** MATERIAL TO PROCESS follows **
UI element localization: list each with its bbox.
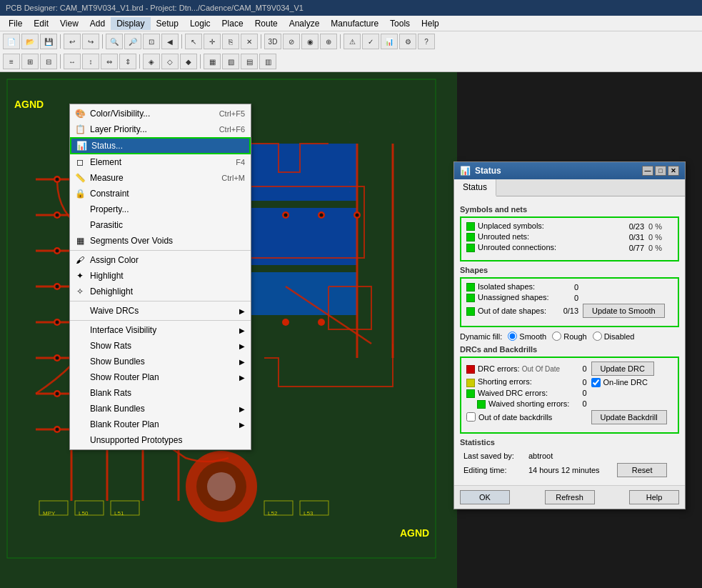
tb-sep-5: [340, 34, 341, 49]
tb-via[interactable]: ◉: [301, 34, 319, 49]
menu-item-layer-priority[interactable]: 📋 Layer Priority... Ctrl+F6: [70, 121, 251, 137]
menu-item-dehighlight[interactable]: ✧ Dehighlight: [70, 284, 251, 299]
menu-display[interactable]: Display: [111, 17, 150, 30]
online-drc-label[interactable]: On-line DRC: [591, 378, 673, 387]
online-drc-checkbox[interactable]: [591, 378, 601, 387]
tb2-10[interactable]: ◆: [180, 54, 197, 69]
tb2-9[interactable]: ◇: [161, 54, 179, 69]
tb-route[interactable]: ⊘: [283, 34, 300, 49]
menu-route[interactable]: Route: [249, 17, 284, 30]
menu-item-unsupported-prototypes[interactable]: Unsupported Prototypes: [70, 432, 251, 448]
menu-analyze[interactable]: Analyze: [284, 17, 326, 30]
tb2-4[interactable]: ↔: [64, 54, 81, 69]
rough-radio[interactable]: [552, 332, 561, 341]
svg-point-60: [356, 214, 359, 217]
tb-new[interactable]: 📄: [3, 34, 20, 49]
tb-help[interactable]: ?: [418, 34, 435, 49]
tb2-14[interactable]: ▥: [259, 54, 276, 69]
menu-item-status[interactable]: 📊 Status...: [70, 137, 251, 154]
tb-copy[interactable]: ⎘: [222, 34, 239, 49]
tb-check[interactable]: ✓: [362, 34, 379, 49]
arrow-icon: ▶: [239, 374, 245, 382]
menu-item-segments[interactable]: ▦ Segments Over Voids: [70, 233, 251, 249]
tb2-7[interactable]: ⇕: [119, 54, 136, 69]
help-btn[interactable]: Help: [629, 490, 679, 504]
menu-item-constraint[interactable]: 🔒 Constraint: [70, 186, 251, 201]
smooth-radio-label[interactable]: Smooth: [508, 332, 546, 341]
tb-select[interactable]: ↖: [185, 34, 202, 49]
tb-open[interactable]: 📂: [21, 34, 39, 49]
backdrills-checkbox-label[interactable]: Out of date backdrills: [466, 412, 578, 422]
menu-item-blank-bundles[interactable]: Blank Bundles ▶: [70, 401, 251, 417]
backdrills-checkbox[interactable]: [466, 412, 476, 422]
rough-radio-label[interactable]: Rough: [552, 332, 586, 341]
tb-settings[interactable]: ⚙: [399, 34, 416, 49]
menu-item-parasitic[interactable]: Parasitic: [70, 217, 251, 233]
menu-manufacture[interactable]: Manufacture: [325, 17, 384, 30]
update-drc-btn[interactable]: Update DRC: [591, 362, 654, 376]
tb2-13[interactable]: ▤: [241, 54, 258, 69]
tb-fit[interactable]: ⊡: [143, 34, 160, 49]
ok-btn[interactable]: OK: [460, 490, 510, 504]
tb-move[interactable]: ✛: [204, 34, 221, 49]
tb2-11[interactable]: ▦: [204, 54, 221, 69]
menu-view[interactable]: View: [54, 17, 84, 30]
menu-item-show-router-plan[interactable]: Show Router Plan ▶: [70, 369, 251, 385]
update-to-smooth-btn[interactable]: Update to Smooth: [583, 304, 665, 318]
menu-item-label: Interface Visibility: [90, 325, 156, 335]
dialog-titlebar-buttons: — □ ✕: [642, 166, 679, 176]
svg-point-41: [56, 178, 59, 181]
tb-zoom-prev[interactable]: ◀: [161, 34, 179, 49]
menu-tools[interactable]: Tools: [384, 17, 416, 30]
dialog-minimize-btn[interactable]: —: [642, 166, 653, 176]
update-backdrill-btn[interactable]: Update Backdrill: [591, 410, 667, 424]
tb-zoom-in[interactable]: 🔍: [106, 34, 123, 49]
tb2-2[interactable]: ⊞: [21, 54, 39, 69]
tb-save[interactable]: 💾: [40, 34, 57, 49]
menu-item-waive-drcs[interactable]: Waive DRCs ▶: [70, 303, 251, 319]
menu-item-element[interactable]: ◻ Element F4: [70, 154, 251, 170]
tb-redo[interactable]: ↪: [82, 34, 99, 49]
menu-item-color-visibility[interactable]: 🎨 Color/Visibility... Ctrl+F5: [70, 106, 251, 121]
dialog-close-btn[interactable]: ✕: [668, 166, 679, 176]
tb-report[interactable]: 📊: [381, 34, 398, 49]
menu-item-show-rats[interactable]: Show Rats ▶: [70, 338, 251, 354]
tab-status[interactable]: Status: [454, 179, 496, 196]
menu-item-blank-router-plan[interactable]: Blank Router Plan ▶: [70, 417, 251, 432]
tb-3d[interactable]: 3D: [264, 34, 281, 49]
tb2-5[interactable]: ↕: [82, 54, 99, 69]
tb2-6[interactable]: ⇔: [101, 54, 118, 69]
menu-item-property[interactable]: Property...: [70, 201, 251, 217]
menu-item-measure[interactable]: 📏 Measure Ctrl+M: [70, 170, 251, 186]
tb2-8[interactable]: ◈: [143, 54, 160, 69]
menu-item-interface-visibility[interactable]: Interface Visibility ▶: [70, 322, 251, 338]
menu-edit[interactable]: Edit: [28, 17, 54, 30]
disabled-radio-label[interactable]: Disabled: [593, 332, 635, 341]
menu-item-blank-rats[interactable]: Blank Rats: [70, 385, 251, 401]
menu-item-highlight[interactable]: ✦ Highlight: [70, 268, 251, 284]
unplaced-symbols-percent: 0 %: [646, 221, 675, 231]
menu-logic[interactable]: Logic: [184, 17, 216, 30]
menu-file[interactable]: File: [3, 17, 28, 30]
disabled-radio[interactable]: [593, 332, 602, 341]
refresh-btn[interactable]: Refresh: [545, 490, 595, 504]
tb-drc[interactable]: ⚠: [344, 34, 361, 49]
smooth-radio[interactable]: [508, 332, 517, 341]
dialog-maximize-btn[interactable]: □: [655, 166, 666, 176]
tb2-12[interactable]: ▧: [222, 54, 239, 69]
menu-place[interactable]: Place: [216, 17, 249, 30]
tb2-1[interactable]: ≡: [3, 54, 20, 69]
tb-delete[interactable]: ✕: [241, 34, 258, 49]
tb-pad[interactable]: ⊕: [320, 34, 337, 49]
menu-add[interactable]: Add: [84, 17, 111, 30]
tb2-3[interactable]: ⊟: [40, 54, 57, 69]
menu-setup[interactable]: Setup: [151, 17, 184, 30]
tb-zoom-out[interactable]: 🔎: [124, 34, 141, 49]
svg-point-63: [207, 472, 236, 501]
menu-item-label: Measure: [90, 173, 124, 183]
menu-item-assign-color[interactable]: 🖌 Assign Color: [70, 252, 251, 268]
reset-btn[interactable]: Reset: [617, 463, 667, 477]
tb-undo[interactable]: ↩: [64, 34, 81, 49]
menu-help[interactable]: Help: [416, 17, 445, 30]
menu-item-show-bundles[interactable]: Show Bundles ▶: [70, 354, 251, 369]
** End of MATERIAL TO PROCESS **
**YOUR INSTRUCTIONS:** Would you copy out every line of the data above exactly, minus the pictures?

**SOLUTION BELOW:**
UI element localization: list each with its bbox.
tb-sep-5: [340, 34, 341, 49]
tb-via[interactable]: ◉: [301, 34, 319, 49]
menu-item-layer-priority[interactable]: 📋 Layer Priority... Ctrl+F6: [70, 121, 251, 137]
menu-item-dehighlight[interactable]: ✧ Dehighlight: [70, 284, 251, 299]
menu-display[interactable]: Display: [111, 17, 150, 30]
online-drc-label[interactable]: On-line DRC: [591, 378, 673, 387]
online-drc-checkbox[interactable]: [591, 378, 601, 387]
tb2-10[interactable]: ◆: [180, 54, 197, 69]
tb2-9[interactable]: ◇: [161, 54, 179, 69]
tb-route[interactable]: ⊘: [283, 34, 300, 49]
menu-route[interactable]: Route: [249, 17, 284, 30]
menu-item-unsupported-prototypes[interactable]: Unsupported Prototypes: [70, 432, 251, 448]
menu-analyze[interactable]: Analyze: [284, 17, 326, 30]
tb2-4[interactable]: ↔: [64, 54, 81, 69]
rough-radio[interactable]: [552, 332, 561, 341]
svg-point-60: [356, 214, 359, 217]
tb-new[interactable]: 📄: [3, 34, 20, 49]
tb-help[interactable]: ?: [418, 34, 435, 49]
tb2-14[interactable]: ▥: [259, 54, 276, 69]
menu-item-status[interactable]: 📊 Status...: [70, 137, 251, 154]
tb-copy[interactable]: ⎘: [222, 34, 239, 49]
tb-check[interactable]: ✓: [362, 34, 379, 49]
arrow-icon: ▶: [239, 374, 245, 382]
menu-item-segments[interactable]: ▦ Segments Over Voids: [70, 233, 251, 249]
tb2-7[interactable]: ⇕: [119, 54, 136, 69]
help-btn[interactable]: Help: [629, 490, 679, 504]
menu-item-constraint[interactable]: 🔒 Constraint: [70, 186, 251, 201]
smooth-radio-label[interactable]: Smooth: [508, 332, 546, 341]
tb-select[interactable]: ↖: [185, 34, 202, 49]
tb-open[interactable]: 📂: [21, 34, 39, 49]
backdrills-checkbox-label[interactable]: Out of date backdrills: [466, 412, 578, 422]
menu-item-blank-bundles[interactable]: Blank Bundles ▶: [70, 401, 251, 417]
backdrills-checkbox[interactable]: [466, 412, 476, 422]
rough-radio-label[interactable]: Rough: [552, 332, 586, 341]
tb-settings[interactable]: ⚙: [399, 34, 416, 49]
menu-item-parasitic[interactable]: Parasitic: [70, 217, 251, 233]
menu-manufacture[interactable]: Manufacture: [325, 17, 384, 30]
update-drc-btn[interactable]: Update DRC: [591, 362, 654, 376]
tb2-13[interactable]: ▤: [241, 54, 258, 69]
tb-fit[interactable]: ⊡: [143, 34, 160, 49]
ok-btn[interactable]: OK: [460, 490, 510, 504]
tb-move[interactable]: ✛: [204, 34, 221, 49]
tb2-11[interactable]: ▦: [204, 54, 221, 69]
menu-view[interactable]: View: [54, 17, 84, 30]
menu-item-show-router-plan[interactable]: Show Router Plan ▶: [70, 369, 251, 385]
update-to-smooth-btn[interactable]: Update to Smooth: [583, 304, 665, 318]
menu-item-label: Interface Visibility: [90, 325, 156, 335]
dialog-titlebar-buttons: — □ ✕: [642, 166, 679, 176]
svg-point-41: [56, 178, 59, 181]
tb-zoom-prev[interactable]: ◀: [161, 34, 179, 49]
menu-tools[interactable]: Tools: [384, 17, 416, 30]
dialog-minimize-btn[interactable]: —: [642, 166, 653, 176]
update-backdrill-btn[interactable]: Update Backdrill: [591, 410, 667, 424]
tb-zoom-in[interactable]: 🔍: [106, 34, 123, 49]
tb2-2[interactable]: ⊞: [21, 54, 39, 69]
tb-save[interactable]: 💾: [40, 34, 57, 49]
menu-item-waive-drcs[interactable]: Waive DRCs ▶: [70, 303, 251, 319]
menu-item-element[interactable]: ◻ Element F4: [70, 154, 251, 170]
tb-redo[interactable]: ↪: [82, 34, 99, 49]
menu-item-color-visibility[interactable]: 🎨 Color/Visibility... Ctrl+F5: [70, 106, 251, 121]
dialog-close-btn[interactable]: ✕: [668, 166, 679, 176]
tb-report[interactable]: 📊: [381, 34, 398, 49]
menu-item-show-rats[interactable]: Show Rats ▶: [70, 338, 251, 354]
tab-status[interactable]: Status: [454, 179, 496, 196]
menu-item-blank-router-plan[interactable]: Blank Router Plan ▶: [70, 417, 251, 432]
tb-3d[interactable]: 3D: [264, 34, 281, 49]
tb2-5[interactable]: ↕: [82, 54, 99, 69]
tb2-6[interactable]: ⇔: [101, 54, 118, 69]
menu-item-property[interactable]: Property...: [70, 201, 251, 217]
menu-item-measure[interactable]: 📏 Measure Ctrl+M: [70, 170, 251, 186]
tb2-8[interactable]: ◈: [143, 54, 160, 69]
menu-item-interface-visibility[interactable]: Interface Visibility ▶: [70, 322, 251, 338]
menu-edit[interactable]: Edit: [28, 17, 54, 30]
disabled-radio-label[interactable]: Disabled: [593, 332, 635, 341]
menu-item-blank-rats[interactable]: Blank Rats: [70, 385, 251, 401]
menu-item-highlight[interactable]: ✦ Highlight: [70, 268, 251, 284]
unplaced-symbols-percent: 0 %: [646, 221, 675, 231]
menu-logic[interactable]: Logic: [184, 17, 216, 30]
menu-file[interactable]: File: [3, 17, 28, 30]
disabled-radio[interactable]: [593, 332, 602, 341]
refresh-btn[interactable]: Refresh: [545, 490, 595, 504]
tb-drc[interactable]: ⚠: [344, 34, 361, 49]
smooth-radio[interactable]: [508, 332, 517, 341]
dialog-maximize-btn[interactable]: □: [655, 166, 666, 176]
tb2-12[interactable]: ▧: [222, 54, 239, 69]
menu-place[interactable]: Place: [216, 17, 249, 30]
tb2-1[interactable]: ≡: [3, 54, 20, 69]
tb-delete[interactable]: ✕: [241, 34, 258, 49]
tb-pad[interactable]: ⊕: [320, 34, 337, 49]
menu-add[interactable]: Add: [84, 17, 111, 30]
tb2-3[interactable]: ⊟: [40, 54, 57, 69]
menu-setup[interactable]: Setup: [151, 17, 184, 30]
tb-zoom-out[interactable]: 🔎: [124, 34, 141, 49]
svg-point-63: [207, 472, 236, 501]
menu-item-label: Measure: [90, 173, 124, 183]
menu-item-assign-color[interactable]: 🖌 Assign Color: [70, 252, 251, 268]
reset-btn[interactable]: Reset: [617, 463, 667, 477]
tb-undo[interactable]: ↩: [64, 34, 81, 49]
menu-help[interactable]: Help: [416, 17, 445, 30]
menu-item-show-bundles[interactable]: Show Bundles ▶: [70, 354, 251, 369]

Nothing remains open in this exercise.